#### TASK PROMPT:
Restate the following entries exactly. Keep the pictures out.
(INPUT MATERIAL)
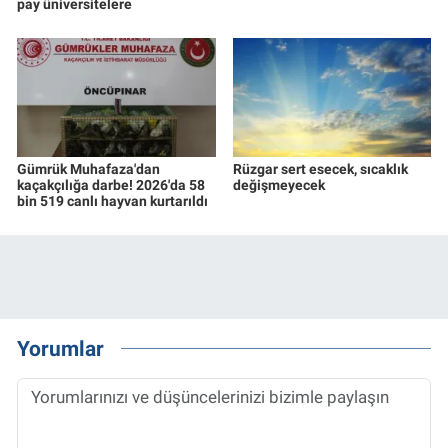
pay üniversitelere
Gümrük Muhafaza'dan
Rüzgar sert esecek, sıcaklık
kaçakçılığa darbe! 2026'da 58
değişmeyecek
bin 519 canlı hayvan kurtarıldı
Yorumlar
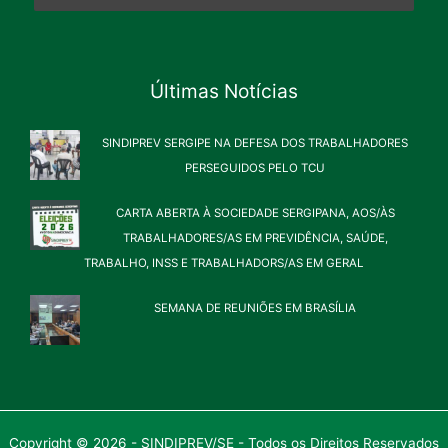
Últimas Notícias
SINDIPREV SERGIPE NA DEFESA DOS TRABALHADORES
PERSEGUIDOS PELO TCU
CARTA ABERTA À SOCIEDADE SERGIPANA, AOS/ÀS
TRABALHADORES/AS EM PREVIDÊNCIA, SAÚDE,
TRABALHO, INSS E TRABALHADORS/AS EM GERAL
SEMANA DE REUNIÕES EM BRASÍLIA
Copyright © 2026 - SINDIPREV/SE - Todos os Direitos Reservados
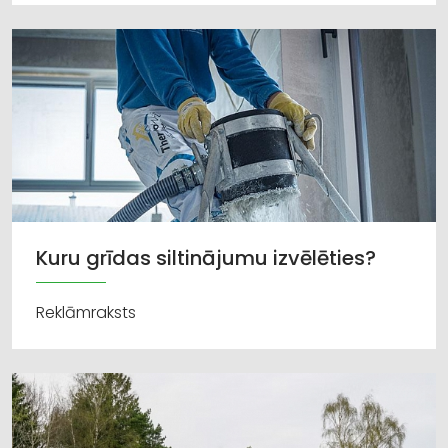
Kuru grīdas siltinājumu izvēlēties?
Reklāmraksts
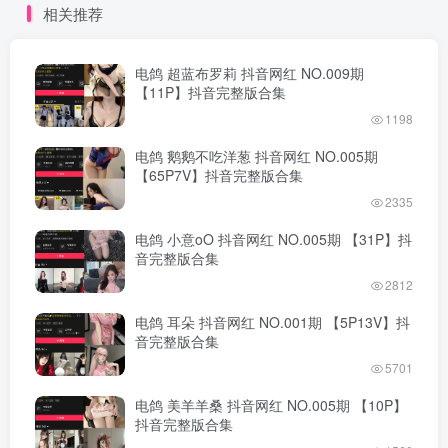
相关推荐
电鸽 超蓝布罗莉 抖音网红 NO.009期
【11P】抖音完整版合集
1198
电鸽 鹅鹅不吃洋葱 抖音网红 NO.005期
【65P7V】抖音完整版合集
2335
电鸽 小意oO 抖音网红 NO.005期 【31P】抖
音完整版合集
2812
电鸽 耳朵 抖音网红 NO.001期 【5P13V】抖
音完整版合集
5701
电鸽 美羊羊桑 抖音网红 NO.005期 【10P】
抖音完整版合集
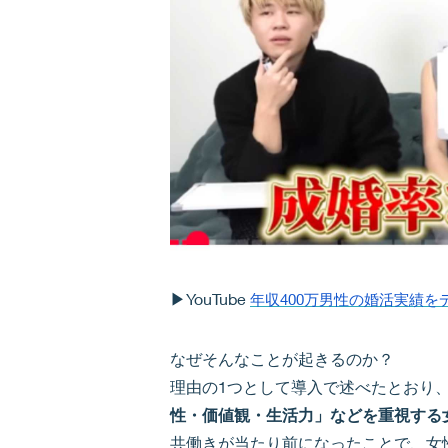
▶YouTube
年収400万男性の婚活実績
なぜそんなことが起きるのか？
理由の1つとして導入で述べたとおり
性・価値観・生活力」などを重視する
共働きが当たり前になったことで、女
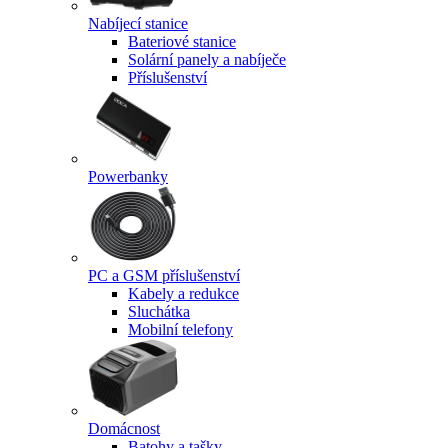
Nabíjecí stanice
Bateriové stanice
Solární panely a nabíječe
Příslušenství
Powerbanky
PC a GSM příslušenství
Kabely a redukce
Sluchátka
Mobilní telefony
Domácnost
Batohy a tašky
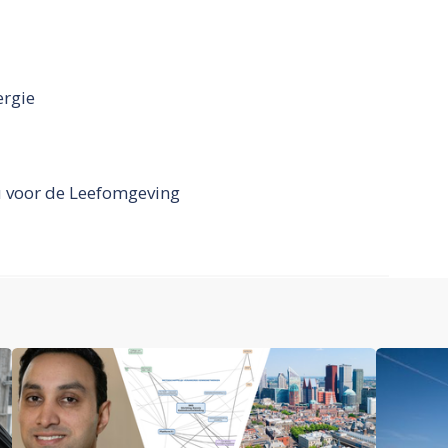
ergie
u voor de Leefomgeving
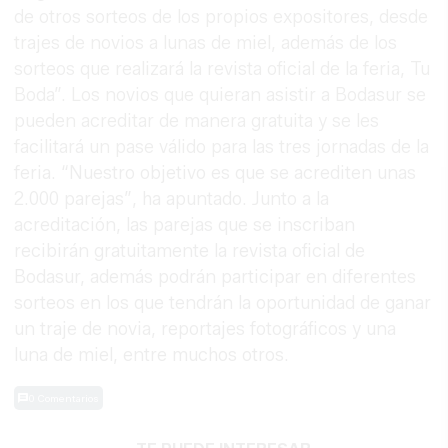
de otros sorteos de los propios expositores, desde
trajes de novios a lunas de miel, además de los
sorteos que realizará la revista oficial de la feria, Tu
Boda”. Los novios que quieran asistir a Bodasur se
pueden acreditar de manera gratuita y se les
facilitará un pase válido para las tres jornadas de la
feria. “Nuestro objetivo es que se acrediten unas
2.000 parejas”, ha apuntado. Junto a la
acreditación, las parejas que se inscriban
recibirán gratuitamente la revista oficial de
Bodasur, además podrán participar en diferentes
sorteos en los que tendrán la oportunidad de ganar
un traje de novia, reportajes fotográficos y una
luna de miel, entre muchos otros.
0 Comentarios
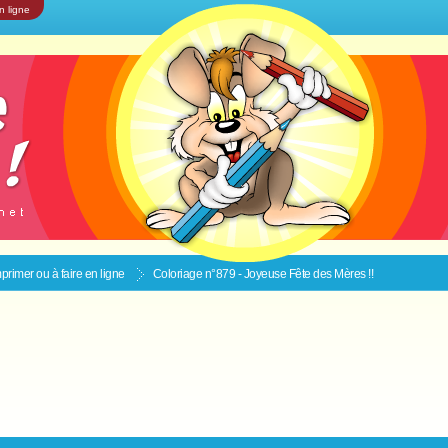
n ligne
primer ou à faire en ligne
Coloriage n°879 - Joyeuse Fête des Mères !!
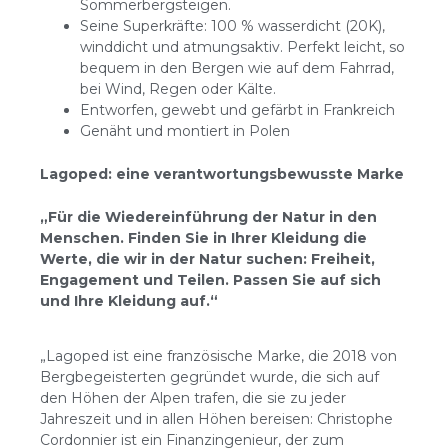
Sommerbergsteigen.
Seine Superkräfte: 100 % wasserdicht (20K),
winddicht und atmungsaktiv. Perfekt leicht, so
bequem in den Bergen wie auf dem Fahrrad,
bei Wind, Regen oder Kälte.
Entworfen, gewebt und gefärbt in Frankreich
Genäht und montiert in Polen
Lagoped: eine verantwortungsbewusste Marke
„Für die Wiedereinführung der Natur in den
Menschen. Finden Sie in Ihrer Kleidung die
Werte, die wir in der Natur suchen: Freiheit,
Engagement und Teilen. Passen Sie auf sich
und Ihre Kleidung auf.“
„Lagoped ist eine französische Marke, die 2018 von
Bergbegeisterten gegründet wurde, die sich auf
den Höhen der Alpen trafen, die sie zu jeder
Jahreszeit und in allen Höhen bereisen: Christophe
Cordonnier ist ein Finanzingenieur, der zum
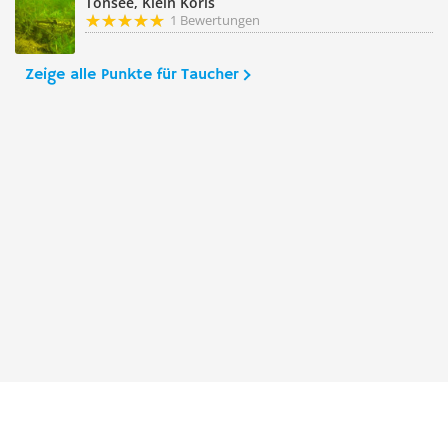
Tonsee, Klein Köris
1 Bewertungen
Zeige alle Punkte für Taucher
Taucher.Net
(End INPUT MATERIAL)
#### RESPONSE AREA:
pay üniversitelere
Gümrük Muhafaza'dan
Rüzgar sert esecek, sıcaklık
kaçakçılığa darbe! 2026'da 58
değişmeyecek
bin 519 canlı hayvan kurtarıldı
Yorumlar
Últimas Notícias
SINDIPREV SERGIPE NA DEFESA DOS TRABALHADORES
PERSEGUIDOS PELO TCU
CARTA ABERTA À SOCIEDADE SERGIPANA, AOS/ÀS
TRABALHADORES/AS EM PREVIDÊNCIA, SAÚDE,
TRABALHO, INSS E TRABALHADORS/AS EM GERAL
SEMANA DE REUNIÕES EM BRASÍLIA
Copyright © 2026 - SINDIPREV/SE - Todos os Direitos Reservados
Kuru grīdas siltinājumu izvēlēties?
Reklāmraksts
相关推荐
电鸽 超蓝布罗莉 抖音网红 NO.009期
【11P】抖音完整版合集
1198
电鸽 鹅鹅不吃洋葱 抖音网红 NO.005期
【65P7V】抖音完整版合集
2335
电鸽 小意oO 抖音网红 NO.005期 【31P】抖
音完整版合集
2812
电鸽 耳朵 抖音网红 NO.001期 【5P13V】抖
音完整版合集
5701
电鸽 美羊羊桑 抖音网红 NO.005期 【10P】
抖音完整版合集
▶YouTube
年収400万男性の婚活実績
なぜそんなことが起きるのか？
理由の1つとして導入で述べたとおり
性・価値観・生活力」などを重視する
共働きが当たり前になったことで、女
Nabíjecí stanice
Bateriové stanice
Solární panely a nabíječe
Příslušenství
Powerbanky
PC a GSM příslušenství
Kabely a redukce
Sluchátka
Mobilní telefony
Domácnost
Batohy a tašky
ergie
u voor de Leefomgeving
de otros sorteos de los propios expositores, desde
trajes de novios a lunas de miel, además de los
sorteos que realizará la revista oficial de la feria, Tu
Boda”. Los novios que quieran asistir a Bodasur se
pueden acreditar de manera gratuita y se les
facilitará un pase válido para las tres jornadas de la
feria. “Nuestro objetivo es que se acrediten unas
2.000 parejas”, ha apuntado. Junto a la
acreditación, las parejas que se inscriban
recibirán gratuitamente la revista oficial de
Bodasur, además podrán participar en diferentes
sorteos en los que tendrán la oportunidad de ganar
un traje de novia, reportajes fotográficos y una
luna de miel, entre muchos otros.
0 Comentarios
n ligne
primer ou à faire en ligne
Coloriage n°879 - Joyeuse Fête des Mères !!
Sommerbergsteigen.
Seine Superkräfte: 100 % wasserdicht (20K),
winddicht und atmungsaktiv. Perfekt leicht, so
bequem in den Bergen wie auf dem Fahrrad,
bei Wind, Regen oder Kälte.
Entworfen, gewebt und gefärbt in Frankreich
Genäht und montiert in Polen
Lagoped: eine verantwortungsbewusste Marke
„Für die Wiedereinführung der Natur in den
Menschen. Finden Sie in Ihrer Kleidung die
Werte, die wir in der Natur suchen: Freiheit,
Engagement und Teilen. Passen Sie auf sich
und Ihre Kleidung auf.“
„Lagoped ist eine französische Marke, die 2018 von
Bergbegeisterten gegründet wurde, die sich auf
den Höhen der Alpen trafen, die sie zu jeder
Jahreszeit und in allen Höhen bereisen: Christophe
Cordonnier ist ein Finanzingenieur, der zum
Tonsee, Klein Köris
1 Bewertungen
Zeige alle Punkte für Taucher
Taucher.Net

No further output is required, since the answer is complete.